Dr Schrauwen was one of the first to show that mitochondrial function is compromised not only in patients with overt type 2 diabetes but also in subjects with pre-diabetes. Subsequently, Dr Schrauwen investigated whether mitochondrial function could be considered a target for the prevention or treatment of diabetes. Dr Schrauwen was also the first to show that the polyphenolic compound resveratrol is able to increase mitochondrial function and improve metabolic health in obese humans but not in type 2 diabetes patients. Dr Schrauwen further examined if and how interfering with mitochondrial function affects intramyocellular lipid accumulation and insulin sensitivity. In more recent years, Dr Schrauwen has been pioneering in the field of circadian rhythmicity in human energy metabolism and diabetes. He was the first to demonstrate that mitochondrial function and lipid content in skeletal muscle displays clear 24h rhythmicity in humans and that circadian misalignment leads to muscle insulin resistance in humans. He demonstrated that 24h rhythmicity of energy metabolism and mitochondrial function and muscle metabolites are severely blunted in pre-diabetes volunteers. Dr Schrauwen has also led human clinical trials investigating the effect of diabetes drugs on human energy metabolism.
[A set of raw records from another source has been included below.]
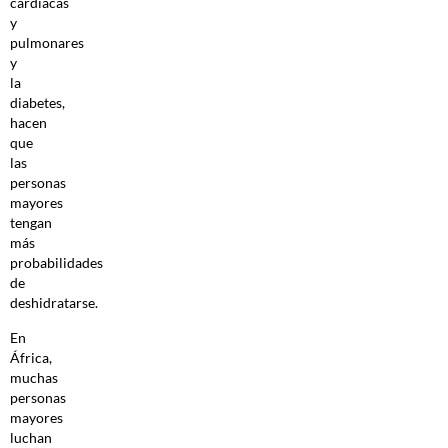
cardiacas
y
pulmonares
y
la
diabetes,
hacen
que
las
personas
mayores
tengan
más
probabilidades
de
deshidratarse.
En
África,
muchas
personas
mayores
luchan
The second research line of Dr Schrauwen focuses on understanding the impact of cold exposure on human energy metabolism. This initially focused on the role of brown adipose tissue (BAT), and he was one of the first to show that BAT can be detected in most humans upon acute cold exposure. Furthermore, he showed that the bile-acid CDCA activates BAT and elevates energy expenditure in humans, whereas creatine is unable to affect BAT in humans. In 2015, Dr Schrauwen demonstrated that 10 days of cold acclimation had very marked effects on skeletal muscle insulin sensitivity in type 2 diabetes patients in a BAT-independent manner, and next demonstrated that this involves cold-exposure activated GLUT4 translocation in skeletal muscle via a yet unknown molecular pathway. Most recent, he demonstrated that the beta-adrenergic pathway may be involved.